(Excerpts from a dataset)
= = = =
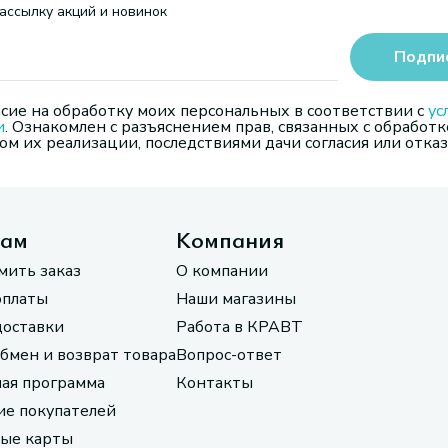
ассылку акций и новинок
Подпи
сие на обработку моих персональных в соответствии с
ус
и
. Ознакомлен с разъяснением прав, связанных с обработк
м их реализации, последствиями дачи согласия или отказ
там
Компания
мить заказ
О компании
оплаты
Наши магазины
доставки
Работа в КРАВТ
обмен и возврат товара
Вопрос-ответ
ая программа
Контакты
е покупателей
ые карты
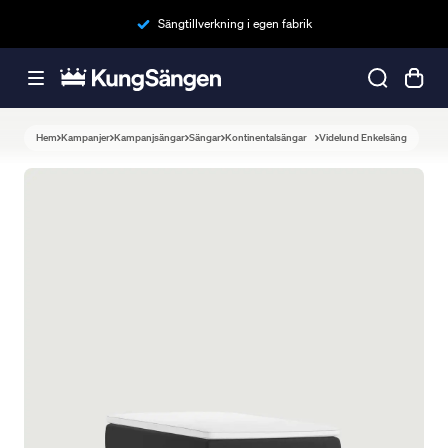
Sängtillverkning i egen fabrik
Hem
Kampanjer
Kampanjsängar
Sängar
Kontinentalsängar
Videlund Enkelsäng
= = = =
### TASK ITEM
Take each line from the records and copy it unchanged, leaving images out.

### TASK OUTPUT
ассылку акций и новинок
Подпи
сие на обработку моих персональных в соответствии с
ус
и
. Ознакомлен с разъяснением прав, связанных с обработк
м их реализации, последствиями дачи согласия или отказ
там
Компания
мить заказ
О компании
оплаты
Наши магазины
доставки
Работа в КРАВТ
обмен и возврат товара
Вопрос-ответ
ая программа
Контакты
е покупателей
ые карты
Sängtillverkning i egen fabrik
Hem
Kampanjer
Kampanjsängar
Sängar
Kontinentalsängar
Videlund Enkelsäng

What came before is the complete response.